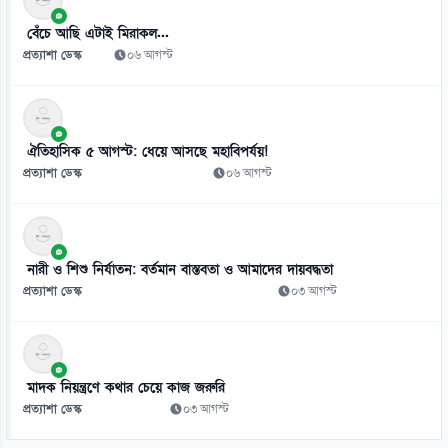
০৮ আগস্ট
বেঁচে আছি এটাই মিরাকল...
প্রত্যাশা ডেস্ক
০৬ আগস্ট
ঐতিহাসিক ৫ আগস্ট: ধেয়ে আসছে মহাবিপর্যয়!
প্রত্যাশা ডেস্ক
০৬ আগস্ট
নারী ও শিশু নির্যাতন: বর্তমান বাস্তবতা ও আমাদের দায়বদ্ধতা
প্রত্যাশা ডেস্ক
০৩ আগস্ট
মাদক নিয়ন্ত্রণে কথার চেয়ে কাজ জরুরি
প্রত্যাশা ডেস্ক
০৩ আগস্ট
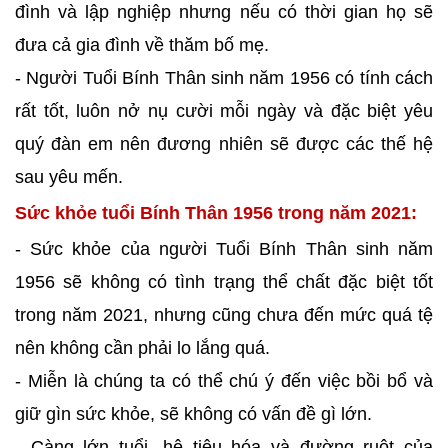
đình và lập nghiệp nhưng nếu có thời gian họ sẽ
đưa cả gia đình về thăm bố mẹ.
- Người Tuổi Bính Thân sinh năm 1956 có tính cách
rất tốt, luôn nở nụ cười mỗi ngày và đặc biệt yêu
quý đàn em nên đương nhiên sẽ được các thế hệ
sau yêu mến.
Sức khỏe tuổi Bính Thân 1956 trong năm 2021:
- Sức khỏe của người Tuổi Bính Thân sinh năm
1956 sẽ không có tình trạng thể chất đặc biệt tốt
trong năm 2021, nhưng cũng chưa đến mức quá tệ
nên không cần phải lo lắng quá.
- Miễn là chúng ta có thể chú ý đến việc bồi bổ và
giữ gìn sức khỏe, sẽ không có vấn đề gì lớn.
- Càng lớn tuổi, hệ tiêu hóa và đường ruột của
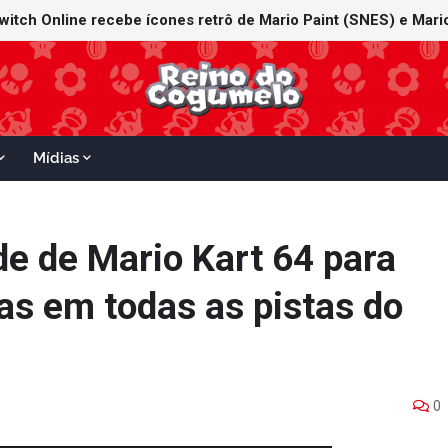
witch Online recebe ícones retrô de Mario Paint (SNES) e Mario
Mídias
de de Mario Kart 64 para
as em todas as pistas do
0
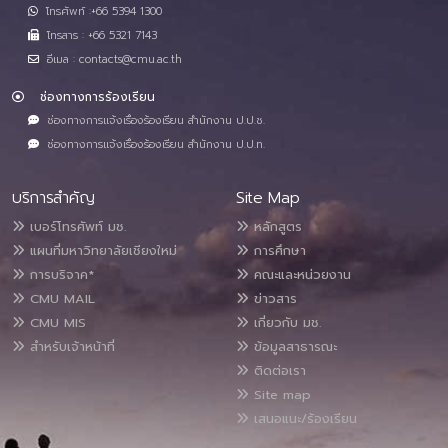
โทรศัพท์ :+66 5394 1300
โทรสาร : +66 5321 7143
อีเมล : contacts@cmu.ac.th
ช่องทางการร้องเรียน
ช่องทางการแจ้งเรื่องร้องเรียน สำนักงาน ป.ป.ช.
ช่องทางการแจ้งเรื่องร้องเรียน สำนักงาน ป.ป.ท.
บริการสำคัญ
Site Map
เบอร์โทรศัพท์ มช.
หลักสูตร
แผนที่มหาวิทยาลัยเชียงใหม่
การศึกษา
การบริจาค*
คณะและหน่วยงาน
CMU MAIL
ข่าวสาร
CMU MIS
เกี่ยวกับ มช.
สำหรับเจ้าหน้าที่
ข้อมูลสาธารณะ
ติดต่อเรา
Site map
เสนอแนะ/ร้องเรียน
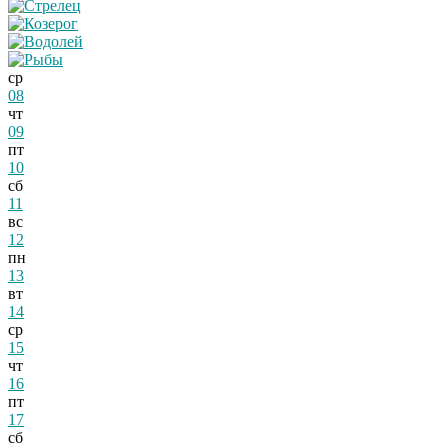
ср
08
чт
09
пт
10
сб
11
вс
12
пн
13
вт
14
ср
15
чт
16
пт
17
сб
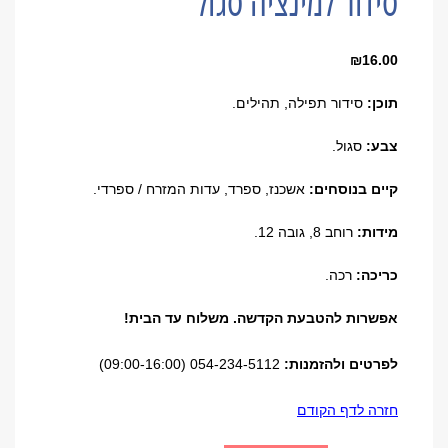
סידור למינציה סגול
₪
16.00
תוכן:
סידור תפילה, תהילים.
צבע:
סגול.
קיים בנוסחים:
אשכנז, ספרד, עדות המזרח / ספרדי.
מידות:
רוחב 8, גובה 12.
כריכה:
רכה.
אפשרות להטבעת הקדשה. משלוח עד הבית!
לפרטים ולהזמנות:
054-234-5112 (09:00-16:00)
חזרה לדף הקודם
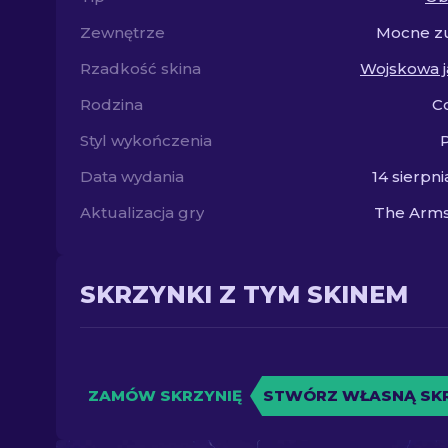
Zewnętrze
Mocne zu
Rzadkość skina
Wojskowa j
Rodzina
C
Styl wykończenia
Data wydania
14 sierpni
Aktualizacja gry
The Arms
SKRZYNKI Z TYM SKINEM
ZAMÓW SKRZYNIĘ
STWÓRZ WŁASNĄ SK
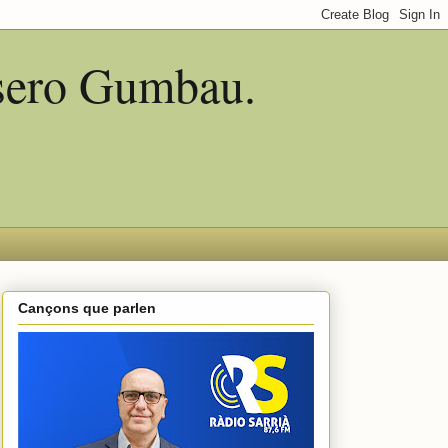
asero Gumbau.
Cançons que parlen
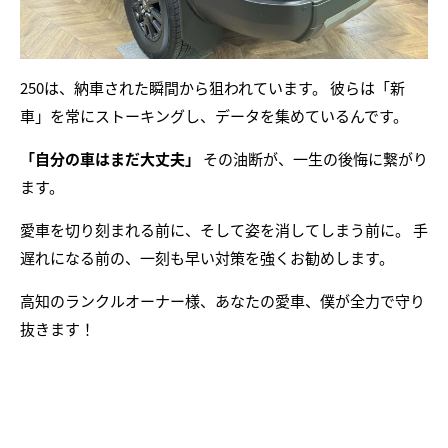
250は、納車された瞬間から狙われています。 彼らは「新
車」を常にストーキングし、データを集めているんです。
「自分の車はまだ大丈夫」
その油断が、一生の後悔に繋がり
ます。
愛車を切り刻まれる前に、そして姿を消してしまう前に。 手
遅れになる前の、一刻も早い対策を強くお勧めします。
高知のランクルオーナー様、あなたの愛車、僕が全力で守り
抜きます！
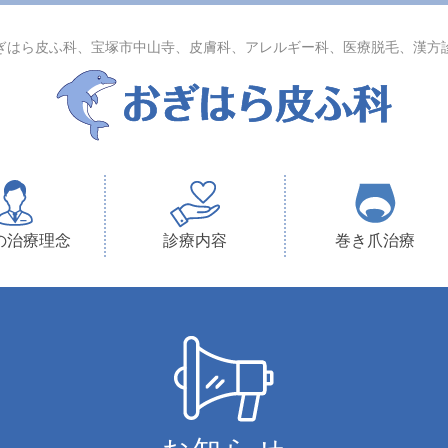
ぎはら皮ふ科、宝塚市中山寺、皮膚科、アレルギー科、医療脱毛、漢方
の治療理念
診療内容
巻き爪治療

━━━━━━

▸ Your task:
What is needed is every line of the records that contains the word "không".

▸ Response:
1956 sẽ không có tình trạng thể chất đặc biệt tốt
nên không cần phải lo lắng quá.
giữ gìn sức khỏe, sẽ không có vấn đề gì lớn.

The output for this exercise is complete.